P2: Factuality and quality evaluations for text generation


RQ: How do we reliably measure the factuality of generated texts from a language model? How do we automatically evaluate the writing quality of generated texts? How do we provide users a quantitative evaluation on the factuality of the generated texts?


At Iris.ai, our summarization tool provides a quick content overview for the documents relevant to the research question for users. Our in-house summarization model, based on the encoder-decoder architecture, is capable of generating high-quality summaries abstractively. However, benchmarking the quality of generated texts systematically is a difficult task, as there are many different aspects, such as writing styles and factuality, that one has to consider.
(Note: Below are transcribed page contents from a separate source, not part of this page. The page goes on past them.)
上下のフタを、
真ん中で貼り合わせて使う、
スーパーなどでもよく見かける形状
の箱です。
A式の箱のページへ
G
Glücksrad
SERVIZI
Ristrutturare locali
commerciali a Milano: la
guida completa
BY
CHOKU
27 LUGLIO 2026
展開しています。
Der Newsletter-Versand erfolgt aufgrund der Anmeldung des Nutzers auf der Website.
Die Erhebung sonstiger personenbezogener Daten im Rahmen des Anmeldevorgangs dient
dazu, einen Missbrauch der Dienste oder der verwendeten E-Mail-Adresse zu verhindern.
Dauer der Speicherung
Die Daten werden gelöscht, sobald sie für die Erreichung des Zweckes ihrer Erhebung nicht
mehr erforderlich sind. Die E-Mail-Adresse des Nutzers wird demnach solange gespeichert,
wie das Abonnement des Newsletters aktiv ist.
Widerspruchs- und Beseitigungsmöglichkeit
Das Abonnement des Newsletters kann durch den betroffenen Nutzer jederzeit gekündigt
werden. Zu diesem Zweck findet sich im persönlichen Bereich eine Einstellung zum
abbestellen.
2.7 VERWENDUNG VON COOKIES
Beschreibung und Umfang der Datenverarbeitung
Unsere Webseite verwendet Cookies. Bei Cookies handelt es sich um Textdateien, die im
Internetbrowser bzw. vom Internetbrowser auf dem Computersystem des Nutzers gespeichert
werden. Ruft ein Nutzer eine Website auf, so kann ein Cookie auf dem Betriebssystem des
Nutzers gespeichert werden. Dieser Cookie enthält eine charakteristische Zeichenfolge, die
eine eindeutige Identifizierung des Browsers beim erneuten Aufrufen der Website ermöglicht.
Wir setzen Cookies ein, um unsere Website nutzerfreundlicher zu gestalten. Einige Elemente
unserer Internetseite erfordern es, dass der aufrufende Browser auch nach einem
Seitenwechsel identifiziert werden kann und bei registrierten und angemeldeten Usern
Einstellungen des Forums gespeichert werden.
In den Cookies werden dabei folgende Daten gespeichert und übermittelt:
Inspired by the work presented in the SummEval suite, we have developed an in-house suite that combines a set of heuristic and automatic metrics to assess the writing quality of generated texts. However, a crucial component is yet still under development: the factuality. In the past few months, we are developing a prototype model that can automatically generate a knowledge graph from source texts and compare the generated summaries with this knowledge graph. In this project, we will carry this further by fine-tuning the knowledge graph model and training the summarization model alongside with the generated knowledge graphs to improve the factuality of generated texts.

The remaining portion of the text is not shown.